Records for processing:

++++++

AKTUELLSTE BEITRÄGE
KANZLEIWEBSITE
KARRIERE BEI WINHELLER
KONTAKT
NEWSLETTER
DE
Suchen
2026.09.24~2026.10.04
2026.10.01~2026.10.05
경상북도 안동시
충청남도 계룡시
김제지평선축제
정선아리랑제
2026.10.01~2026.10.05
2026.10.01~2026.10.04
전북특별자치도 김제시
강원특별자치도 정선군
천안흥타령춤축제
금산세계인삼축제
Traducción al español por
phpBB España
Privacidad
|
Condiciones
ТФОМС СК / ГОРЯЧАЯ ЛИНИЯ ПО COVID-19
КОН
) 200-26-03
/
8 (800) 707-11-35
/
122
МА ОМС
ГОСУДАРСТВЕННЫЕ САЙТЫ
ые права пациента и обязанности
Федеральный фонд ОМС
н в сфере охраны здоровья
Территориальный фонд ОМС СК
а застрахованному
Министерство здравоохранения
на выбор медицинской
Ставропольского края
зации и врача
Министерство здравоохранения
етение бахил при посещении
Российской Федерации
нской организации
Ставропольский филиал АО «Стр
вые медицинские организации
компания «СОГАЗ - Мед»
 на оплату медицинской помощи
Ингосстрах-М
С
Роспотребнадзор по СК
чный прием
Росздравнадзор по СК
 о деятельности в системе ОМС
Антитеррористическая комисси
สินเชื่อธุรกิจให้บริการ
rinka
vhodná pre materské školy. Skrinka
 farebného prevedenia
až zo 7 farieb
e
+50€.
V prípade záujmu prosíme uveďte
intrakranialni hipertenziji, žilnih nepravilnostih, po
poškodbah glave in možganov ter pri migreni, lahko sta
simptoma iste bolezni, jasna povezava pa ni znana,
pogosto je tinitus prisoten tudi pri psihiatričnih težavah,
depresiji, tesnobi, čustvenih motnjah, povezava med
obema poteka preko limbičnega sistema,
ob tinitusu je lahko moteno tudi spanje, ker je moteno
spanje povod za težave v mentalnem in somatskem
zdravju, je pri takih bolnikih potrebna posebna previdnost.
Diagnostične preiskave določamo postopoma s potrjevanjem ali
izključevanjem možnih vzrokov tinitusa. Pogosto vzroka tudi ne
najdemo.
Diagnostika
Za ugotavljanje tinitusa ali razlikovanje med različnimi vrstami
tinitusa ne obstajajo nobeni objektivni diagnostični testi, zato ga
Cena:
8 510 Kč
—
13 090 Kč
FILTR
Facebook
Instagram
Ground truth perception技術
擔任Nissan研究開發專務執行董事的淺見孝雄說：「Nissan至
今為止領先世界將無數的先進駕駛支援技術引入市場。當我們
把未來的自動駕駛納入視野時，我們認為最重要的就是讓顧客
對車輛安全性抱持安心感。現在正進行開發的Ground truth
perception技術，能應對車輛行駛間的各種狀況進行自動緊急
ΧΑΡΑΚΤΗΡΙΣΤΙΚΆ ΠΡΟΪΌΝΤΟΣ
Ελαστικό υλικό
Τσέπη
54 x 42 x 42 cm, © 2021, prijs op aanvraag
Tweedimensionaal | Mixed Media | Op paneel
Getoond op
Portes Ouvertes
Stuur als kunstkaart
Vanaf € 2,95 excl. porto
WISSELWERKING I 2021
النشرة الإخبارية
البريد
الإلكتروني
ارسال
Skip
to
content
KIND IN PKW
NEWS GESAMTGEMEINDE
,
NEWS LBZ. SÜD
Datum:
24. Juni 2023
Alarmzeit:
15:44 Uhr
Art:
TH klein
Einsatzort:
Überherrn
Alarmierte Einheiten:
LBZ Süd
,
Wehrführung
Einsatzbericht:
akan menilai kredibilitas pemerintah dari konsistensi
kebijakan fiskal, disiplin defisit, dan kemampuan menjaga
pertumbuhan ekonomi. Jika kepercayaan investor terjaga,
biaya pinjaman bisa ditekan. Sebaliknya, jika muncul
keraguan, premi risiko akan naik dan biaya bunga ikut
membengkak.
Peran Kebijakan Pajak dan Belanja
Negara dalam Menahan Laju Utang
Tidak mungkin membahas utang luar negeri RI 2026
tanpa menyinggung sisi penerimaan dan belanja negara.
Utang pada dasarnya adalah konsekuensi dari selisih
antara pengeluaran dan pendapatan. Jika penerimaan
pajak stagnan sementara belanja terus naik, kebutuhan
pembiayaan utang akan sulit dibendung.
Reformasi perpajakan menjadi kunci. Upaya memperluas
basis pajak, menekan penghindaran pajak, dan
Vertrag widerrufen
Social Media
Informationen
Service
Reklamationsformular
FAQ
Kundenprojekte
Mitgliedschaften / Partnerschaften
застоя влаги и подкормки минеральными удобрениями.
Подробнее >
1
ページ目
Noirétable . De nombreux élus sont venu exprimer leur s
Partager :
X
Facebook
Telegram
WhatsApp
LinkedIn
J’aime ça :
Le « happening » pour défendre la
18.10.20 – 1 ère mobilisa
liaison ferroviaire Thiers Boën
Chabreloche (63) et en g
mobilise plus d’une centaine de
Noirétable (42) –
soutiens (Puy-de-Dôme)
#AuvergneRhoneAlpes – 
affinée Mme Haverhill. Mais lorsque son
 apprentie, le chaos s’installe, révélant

++++++

What is required: Output the records above exactly, from their first line through the line that contains "Diagnostične preiskave določamo", and add nothing.

Task result:
AKTUELLSTE BEITRÄGE
KANZLEIWEBSITE
KARRIERE BEI WINHELLER
KONTAKT
NEWSLETTER
DE
Suchen
2026.09.24~2026.10.04
2026.10.01~2026.10.05
경상북도 안동시
충청남도 계룡시
김제지평선축제
정선아리랑제
2026.10.01~2026.10.05
2026.10.01~2026.10.04
전북특별자치도 김제시
강원특별자치도 정선군
천안흥타령춤축제
금산세계인삼축제
Traducción al español por
phpBB España
Privacidad
|
Condiciones
ТФОМС СК / ГОРЯЧАЯ ЛИНИЯ ПО COVID-19
КОН
) 200-26-03
/
8 (800) 707-11-35
/
122
МА ОМС
ГОСУДАРСТВЕННЫЕ САЙТЫ
ые права пациента и обязанности
Федеральный фонд ОМС
н в сфере охраны здоровья
Территориальный фонд ОМС СК
а застрахованному
Министерство здравоохранения
на выбор медицинской
Ставропольского края
зации и врача
Министерство здравоохранения
етение бахил при посещении
Российской Федерации
нской организации
Ставропольский филиал АО «Стр
вые медицинские организации
компания «СОГАЗ - Мед»
 на оплату медицинской помощи
Ингосстрах-М
С
Роспотребнадзор по СК
чный прием
Росздравнадзор по СК
 о деятельности в системе ОМС
Антитеррористическая комисси
สินเชื่อธุรกิจให้บริการ
rinka
vhodná pre materské školy. Skrinka
 farebného prevedenia
až zo 7 farieb
e
+50€.
V prípade záujmu prosíme uveďte
intrakranialni hipertenziji, žilnih nepravilnostih, po
poškodbah glave in možganov ter pri migreni, lahko sta
simptoma iste bolezni, jasna povezava pa ni znana,
pogosto je tinitus prisoten tudi pri psihiatričnih težavah,
depresiji, tesnobi, čustvenih motnjah, povezava med
obema poteka preko limbičnega sistema,
ob tinitusu je lahko moteno tudi spanje, ker je moteno
spanje povod za težave v mentalnem in somatskem
zdravju, je pri takih bolnikih potrebna posebna previdnost.
Diagnostične preiskave določamo postopoma s potrjevanjem ali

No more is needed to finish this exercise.